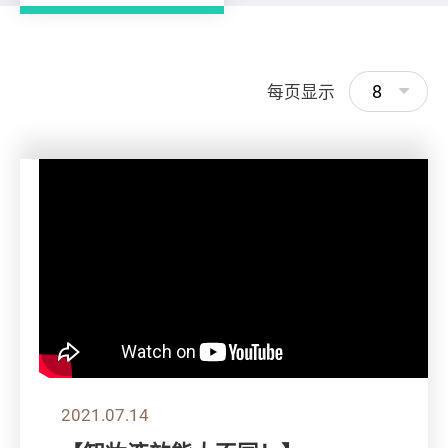
8
每页显示
2021.07.14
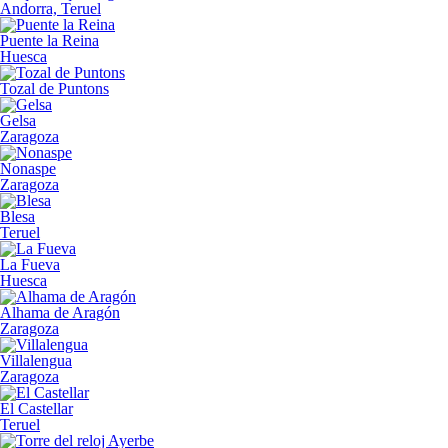
Andorra, Teruel
Puente la Reina
Huesca
Tozal de Puntons
Gelsa
Zaragoza
Nonaspe
Zaragoza
Blesa
Teruel
La Fueva
Huesca
Alhama de Aragón
Zaragoza
Villalengua
Zaragoza
El Castellar
Teruel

━━━━━━━━━━━━━━━━

**WHAT YOU WILL DO**
Copy the listing exactly. Any image in it stays out of the copy.

**ANSWER SECTION**
8
每页显示
2021.07.14
Andorra, Teruel
Puente la Reina
Huesca
Tozal de Puntons
Gelsa
Zaragoza
Nonaspe
Zaragoza
Blesa
Teruel
La Fueva
Huesca
Alhama de Aragón
Zaragoza
Villalengua
Zaragoza
El Castellar
Teruel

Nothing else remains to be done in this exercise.